Cette procédure de traitement du passé porta ses fruits. Il ne s’agissait pas en effet d’une instance de jugement mais d’un lieu de promotion de la repentance et de la contrition qui se proposait, en échange d’un aveu sincère, public et complet des crimes politiques commis depuis 1960, d’offrir l’amnistie et d’accoucher d’une société libérée de son passé. La Commission a joué sur un registre consensuel en Afrique du Sud, celui des principes chrétiens de la justice et du pardon. Cet effort a débouché sur une désactivation psychologique du désir de vengeance et contribué à la normalisation du régime. Plus proche du Cameroun, en République démocratique du Congo, si le pays ne s’est pas à ce jour complètement embrasé, c’est aussi grâce aux hommes de Dieu, avec en tête le cardinal Laurent Monsengwo.
En décembre 2016, la Conférence des évêques catholiques du Congo (Cenco) s’est investie à fond pour éviter que le pays ne sombre encore dans la violence.

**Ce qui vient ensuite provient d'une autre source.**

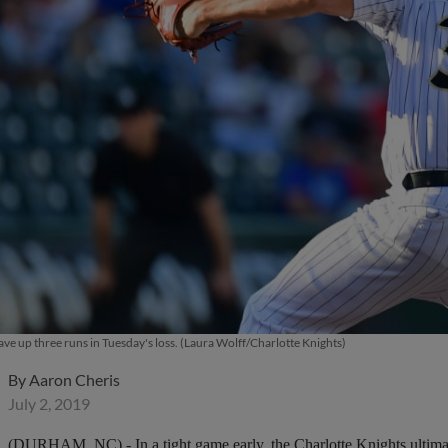
e up three runs in Tuesday's loss. (Laura Wolff/Charlotte Knights)
By
Aaron Cheris
July 2, 2019
(DURHAM, NC) - In a tight game early, the Charlotte Knights ultimately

La tension était déjà au maximum entre les partisans du président Joseph Désiré Kabila, dont le mandat s’achevait le 19 décembre mais qui ne voulait pas lâcher les rênes du pouvoir, et ses opposant politiques, prêts à prendre les armes s’il le fallait pour le faire partir. Un dialogue organisé par la Conférence trois jours avant la fin du mandat a permis de maintenir le pays dans une relative accalmie jusqu’aujourd’hui. Les prélats avaient réussi à obtenir des deux camps une période de transition pendant laquelle Joseph Kabila devait rester au pouvoir, mais avec la promesse ferme de ne pas toucher à la Constitution du pays entre temps, et surtout d’oublier qu’il peut encore se représenter.
Des exemples peuvent se multiplier, qui montre que l’Eglise a de tout temps jouer les médiations pour ramener la paix là où il fallait, les hommes d’Eglise étant les derniers vers qui ont a tendance à se retourner, lorsque tout espoir est perdu. Reste à espérer que le bâton pris par le Cardinal Tumi, sera semblable à ce bâton que Dieu avait mis entre les mains de Moïse, pour sauver son peuple et l’amener à la terre promise.